Ein Gespräch mit Prof. Dr. Dr. h.c. Julian Nida-Rümelin über Humanismus, Verantwortung und Urteilskraft im digitalen Zeitalter.
Warum ist Humanismus mehr als ein nostalgisches Ideal?
Das Zentrum humanistischen Denkens und humanistischer Praxis bildet das, was man als menschliche Autorschaft bezeichnen kann, also die menschliche Fähigkeit, ein Leben aus eigenen Gründen zu leben und dafür Verantwortung zu übernehmen. Damit das möglich ist, müssen die entsprechenden Voraussetzungen erfüllt sein: Bildung, Respekt, Solidarität. Dieses Ideal ist heute aktueller als je zuvor, und es ist herausgefordert durch Nationalismus, Rassismus und Militarismus.
Wie lässt sich individuelle Verantwortung in komplexen soziotechnischen Systemen wie KI-Systemen denken?
Die Digitalisierung birgt große Potenziale für eine Humanisierung der Arbeit und eine ökologische Transformation der Wirtschaft. Zugleich ist sie mit einer gefährlichen Verantwortungsdiffusion verbunden und mit einer Konzentration wirtschaftlicher und damit auch politischer Macht, wie sie nie zuvor realisiert war. Der Digitale Humanismus, eine Konzeption, die ich entwickelt und 2018 in Buchform vorgestellt habe, wirkt dem entgegen und hat unterdessen internationale Aufmerksamkeit gewonnen. Er möchte die Autorschaft von Produzenten und Konsumenten digitaler Instrumente stärken und zur Humanisierung der Arbeitswelt und der Kultur beitragen.

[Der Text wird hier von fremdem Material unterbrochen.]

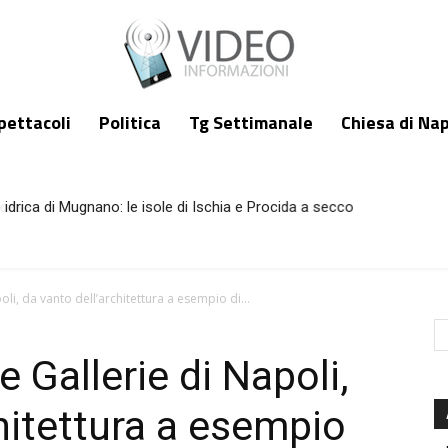
pettacoli
Politica
Tg Settimanale
Chiesa di Nap
idrica di Mugnano: le isole di Ischia e Procida a secco
oli, da vanto dell’architettura a esempio di...
e Gallerie di Napoli,
hitettura a esempio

Welche Rolle spielt philosophische / humanistische Ethik in einer datengetriebenen Gesellschaft?
Die Rede ist ja oft von der „Wissensgesellschaft“, die sich aktuell entwickelt und die Zukunft der Menschheit prägen wird. Wissen aber ist mit Urteilskraft verbunden. Menschen benötigen Orientierungswissen, um sich in einer komplexer werdenden Welt zurechtzufinden. Digitale Ethik im Geiste des digitalen Humanismus ist darauf die Antwort.